## Work to complete:
Each entry needs to be retyped exactly, with nothing added or dropped.

(Stored data)
-- Opening Marker --
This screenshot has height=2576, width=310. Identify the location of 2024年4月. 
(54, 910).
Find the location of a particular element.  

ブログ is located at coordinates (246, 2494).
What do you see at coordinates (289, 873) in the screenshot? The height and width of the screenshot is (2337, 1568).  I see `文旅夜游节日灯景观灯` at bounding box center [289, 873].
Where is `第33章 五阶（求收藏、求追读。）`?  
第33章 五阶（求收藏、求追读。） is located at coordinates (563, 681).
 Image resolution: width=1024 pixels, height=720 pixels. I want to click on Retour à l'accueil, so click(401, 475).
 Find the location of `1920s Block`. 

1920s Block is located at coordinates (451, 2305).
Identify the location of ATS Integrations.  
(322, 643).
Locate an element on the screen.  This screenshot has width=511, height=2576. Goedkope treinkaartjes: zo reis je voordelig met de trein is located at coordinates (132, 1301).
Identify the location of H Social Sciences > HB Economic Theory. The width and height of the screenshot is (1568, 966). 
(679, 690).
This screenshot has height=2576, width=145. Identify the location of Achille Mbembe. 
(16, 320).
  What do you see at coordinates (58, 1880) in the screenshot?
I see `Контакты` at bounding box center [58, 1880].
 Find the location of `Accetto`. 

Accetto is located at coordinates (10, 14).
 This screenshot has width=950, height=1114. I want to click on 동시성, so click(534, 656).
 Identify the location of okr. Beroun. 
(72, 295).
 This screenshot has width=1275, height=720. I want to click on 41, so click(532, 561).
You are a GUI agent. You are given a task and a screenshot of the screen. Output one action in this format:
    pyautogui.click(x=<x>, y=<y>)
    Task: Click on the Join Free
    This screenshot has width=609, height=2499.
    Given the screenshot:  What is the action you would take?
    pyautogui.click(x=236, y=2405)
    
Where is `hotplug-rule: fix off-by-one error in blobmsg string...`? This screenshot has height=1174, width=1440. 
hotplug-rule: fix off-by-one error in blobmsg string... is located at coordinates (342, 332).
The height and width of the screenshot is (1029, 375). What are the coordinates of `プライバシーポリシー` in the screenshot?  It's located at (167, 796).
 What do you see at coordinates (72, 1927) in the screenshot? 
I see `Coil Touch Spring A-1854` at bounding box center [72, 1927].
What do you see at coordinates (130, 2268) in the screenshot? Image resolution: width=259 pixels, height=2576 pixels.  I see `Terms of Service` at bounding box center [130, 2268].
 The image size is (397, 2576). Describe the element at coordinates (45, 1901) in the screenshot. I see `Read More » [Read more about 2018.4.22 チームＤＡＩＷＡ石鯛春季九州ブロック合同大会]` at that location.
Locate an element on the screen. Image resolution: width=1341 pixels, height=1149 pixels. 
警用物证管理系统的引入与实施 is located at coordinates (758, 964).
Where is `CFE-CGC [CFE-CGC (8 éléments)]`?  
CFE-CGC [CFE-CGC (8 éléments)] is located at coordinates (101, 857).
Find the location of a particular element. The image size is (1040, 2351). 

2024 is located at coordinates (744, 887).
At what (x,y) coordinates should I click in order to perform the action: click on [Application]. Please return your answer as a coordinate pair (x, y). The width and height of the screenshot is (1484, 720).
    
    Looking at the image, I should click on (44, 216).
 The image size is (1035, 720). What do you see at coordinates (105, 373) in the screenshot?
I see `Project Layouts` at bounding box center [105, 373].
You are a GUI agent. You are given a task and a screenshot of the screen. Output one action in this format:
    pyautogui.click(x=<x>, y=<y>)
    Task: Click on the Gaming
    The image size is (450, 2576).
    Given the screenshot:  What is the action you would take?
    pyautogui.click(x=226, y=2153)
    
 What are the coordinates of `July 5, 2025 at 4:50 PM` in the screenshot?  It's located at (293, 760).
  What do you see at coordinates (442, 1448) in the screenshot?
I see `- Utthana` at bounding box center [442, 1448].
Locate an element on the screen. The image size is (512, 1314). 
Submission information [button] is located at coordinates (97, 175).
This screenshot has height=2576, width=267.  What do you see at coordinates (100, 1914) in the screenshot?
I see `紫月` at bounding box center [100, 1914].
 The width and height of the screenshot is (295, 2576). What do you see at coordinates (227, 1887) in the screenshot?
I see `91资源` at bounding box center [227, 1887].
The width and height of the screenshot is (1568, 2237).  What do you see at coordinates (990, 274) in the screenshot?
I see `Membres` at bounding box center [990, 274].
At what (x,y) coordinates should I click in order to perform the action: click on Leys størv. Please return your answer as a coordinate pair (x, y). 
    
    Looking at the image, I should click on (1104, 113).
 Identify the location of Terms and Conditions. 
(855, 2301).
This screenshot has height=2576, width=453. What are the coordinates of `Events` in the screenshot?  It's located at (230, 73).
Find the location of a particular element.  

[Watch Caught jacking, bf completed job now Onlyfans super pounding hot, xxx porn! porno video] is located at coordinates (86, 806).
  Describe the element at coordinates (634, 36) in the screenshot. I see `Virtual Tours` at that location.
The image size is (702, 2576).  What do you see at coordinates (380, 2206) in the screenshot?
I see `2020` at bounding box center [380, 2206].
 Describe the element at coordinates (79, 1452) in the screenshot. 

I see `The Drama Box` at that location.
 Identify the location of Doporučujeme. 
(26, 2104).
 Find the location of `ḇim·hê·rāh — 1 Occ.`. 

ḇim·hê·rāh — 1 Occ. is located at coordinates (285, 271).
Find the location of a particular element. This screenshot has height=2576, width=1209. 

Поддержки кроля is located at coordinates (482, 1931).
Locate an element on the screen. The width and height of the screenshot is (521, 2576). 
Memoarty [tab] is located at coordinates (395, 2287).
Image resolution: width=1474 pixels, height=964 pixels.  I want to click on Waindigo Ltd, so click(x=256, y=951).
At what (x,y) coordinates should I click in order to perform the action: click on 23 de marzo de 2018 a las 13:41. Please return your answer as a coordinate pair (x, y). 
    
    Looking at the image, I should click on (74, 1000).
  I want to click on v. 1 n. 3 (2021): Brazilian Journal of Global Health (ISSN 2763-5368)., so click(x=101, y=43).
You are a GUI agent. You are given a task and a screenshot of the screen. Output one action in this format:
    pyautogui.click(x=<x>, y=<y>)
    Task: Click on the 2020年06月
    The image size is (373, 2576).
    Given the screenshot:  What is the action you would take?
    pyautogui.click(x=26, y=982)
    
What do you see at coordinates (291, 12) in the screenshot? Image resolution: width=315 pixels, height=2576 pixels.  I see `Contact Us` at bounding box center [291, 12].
-- Closing Marker --
## Finished task:
This screenshot has height=2576, width=310. Identify the location of 2024年4月. 
(54, 910).
Find the location of a particular element.  

ブログ is located at coordinates (246, 2494).
What do you see at coordinates (289, 873) in the screenshot? The height and width of the screenshot is (2337, 1568).  I see `文旅夜游节日灯景观灯` at bounding box center [289, 873].
Where is `第33章 五阶（求收藏、求追读。）`?  
第33章 五阶（求收藏、求追读。） is located at coordinates (563, 681).
 Image resolution: width=1024 pixels, height=720 pixels. I want to click on Retour à l'accueil, so click(401, 475).
 Find the location of `1920s Block`. 

1920s Block is located at coordinates (451, 2305).
Identify the location of ATS Integrations.  
(322, 643).
Locate an element on the screen.  This screenshot has width=511, height=2576. Goedkope treinkaartjes: zo reis je voordelig met de trein is located at coordinates (132, 1301).
Identify the location of H Social Sciences > HB Economic Theory. The width and height of the screenshot is (1568, 966). 
(679, 690).
This screenshot has height=2576, width=145. Identify the location of Achille Mbembe. 
(16, 320).
  What do you see at coordinates (58, 1880) in the screenshot?
I see `Контакты` at bounding box center [58, 1880].
 Find the location of `Accetto`. 

Accetto is located at coordinates (10, 14).
 This screenshot has width=950, height=1114. I want to click on 동시성, so click(534, 656).
 Identify the location of okr. Beroun. 
(72, 295).
 This screenshot has width=1275, height=720. I want to click on 41, so click(532, 561).
You are a GUI agent. You are given a task and a screenshot of the screen. Output one action in this format:
    pyautogui.click(x=<x>, y=<y>)
    Task: Click on the Join Free
    This screenshot has width=609, height=2499.
    Given the screenshot:  What is the action you would take?
    pyautogui.click(x=236, y=2405)
    
Where is `hotplug-rule: fix off-by-one error in blobmsg string...`? This screenshot has height=1174, width=1440. 
hotplug-rule: fix off-by-one error in blobmsg string... is located at coordinates (342, 332).
The height and width of the screenshot is (1029, 375). What are the coordinates of `プライバシーポリシー` in the screenshot?  It's located at (167, 796).
 What do you see at coordinates (72, 1927) in the screenshot? 
I see `Coil Touch Spring A-1854` at bounding box center [72, 1927].
What do you see at coordinates (130, 2268) in the screenshot? Image resolution: width=259 pixels, height=2576 pixels.  I see `Terms of Service` at bounding box center [130, 2268].
 The image size is (397, 2576). Describe the element at coordinates (45, 1901) in the screenshot. I see `Read More » [Read more about 2018.4.22 チームＤＡＩＷＡ石鯛春季九州ブロック合同大会]` at that location.
Locate an element on the screen. Image resolution: width=1341 pixels, height=1149 pixels. 
警用物证管理系统的引入与实施 is located at coordinates (758, 964).
Where is `CFE-CGC [CFE-CGC (8 éléments)]`?  
CFE-CGC [CFE-CGC (8 éléments)] is located at coordinates (101, 857).
Find the location of a particular element. The image size is (1040, 2351). 

2024 is located at coordinates (744, 887).
At what (x,y) coordinates should I click in order to perform the action: click on [Application]. Please return your answer as a coordinate pair (x, y). The width and height of the screenshot is (1484, 720).
    
    Looking at the image, I should click on (44, 216).
 The image size is (1035, 720). What do you see at coordinates (105, 373) in the screenshot?
I see `Project Layouts` at bounding box center [105, 373].
You are a GUI agent. You are given a task and a screenshot of the screen. Output one action in this format:
    pyautogui.click(x=<x>, y=<y>)
    Task: Click on the Gaming
    The image size is (450, 2576).
    Given the screenshot:  What is the action you would take?
    pyautogui.click(x=226, y=2153)
    
 What are the coordinates of `July 5, 2025 at 4:50 PM` in the screenshot?  It's located at (293, 760).
  What do you see at coordinates (442, 1448) in the screenshot?
I see `- Utthana` at bounding box center [442, 1448].
Locate an element on the screen. The image size is (512, 1314). 
Submission information [button] is located at coordinates (97, 175).
This screenshot has height=2576, width=267.  What do you see at coordinates (100, 1914) in the screenshot?
I see `紫月` at bounding box center [100, 1914].
 The width and height of the screenshot is (295, 2576). What do you see at coordinates (227, 1887) in the screenshot?
I see `91资源` at bounding box center [227, 1887].
The width and height of the screenshot is (1568, 2237).  What do you see at coordinates (990, 274) in the screenshot?
I see `Membres` at bounding box center [990, 274].
At what (x,y) coordinates should I click in order to perform the action: click on Leys størv. Please return your answer as a coordinate pair (x, y). 
    
    Looking at the image, I should click on (1104, 113).
 Identify the location of Terms and Conditions. 
(855, 2301).
This screenshot has height=2576, width=453. What are the coordinates of `Events` in the screenshot?  It's located at (230, 73).
Find the location of a particular element.  

[Watch Caught jacking, bf completed job now Onlyfans super pounding hot, xxx porn! porno video] is located at coordinates (86, 806).
  Describe the element at coordinates (634, 36) in the screenshot. I see `Virtual Tours` at that location.
The image size is (702, 2576).  What do you see at coordinates (380, 2206) in the screenshot?
I see `2020` at bounding box center [380, 2206].
 Describe the element at coordinates (79, 1452) in the screenshot. 

I see `The Drama Box` at that location.
 Identify the location of Doporučujeme. 
(26, 2104).
 Find the location of `ḇim·hê·rāh — 1 Occ.`. 

ḇim·hê·rāh — 1 Occ. is located at coordinates (285, 271).
Find the location of a particular element. This screenshot has height=2576, width=1209. 

Поддержки кроля is located at coordinates (482, 1931).
Locate an element on the screen. The width and height of the screenshot is (521, 2576). 
Memoarty [tab] is located at coordinates (395, 2287).
Image resolution: width=1474 pixels, height=964 pixels.  I want to click on Waindigo Ltd, so click(x=256, y=951).
At what (x,y) coordinates should I click in order to perform the action: click on 23 de marzo de 2018 a las 13:41. Please return your answer as a coordinate pair (x, y). 
    
    Looking at the image, I should click on (74, 1000).
  I want to click on v. 1 n. 3 (2021): Brazilian Journal of Global Health (ISSN 2763-5368)., so click(x=101, y=43).
You are a GUI agent. You are given a task and a screenshot of the screen. Output one action in this format:
    pyautogui.click(x=<x>, y=<y>)
    Task: Click on the 2020年06月
    The image size is (373, 2576).
    Given the screenshot:  What is the action you would take?
    pyautogui.click(x=26, y=982)
    
What do you see at coordinates (291, 12) in the screenshot? Image resolution: width=315 pixels, height=2576 pixels.  I see `Contact Us` at bounding box center [291, 12].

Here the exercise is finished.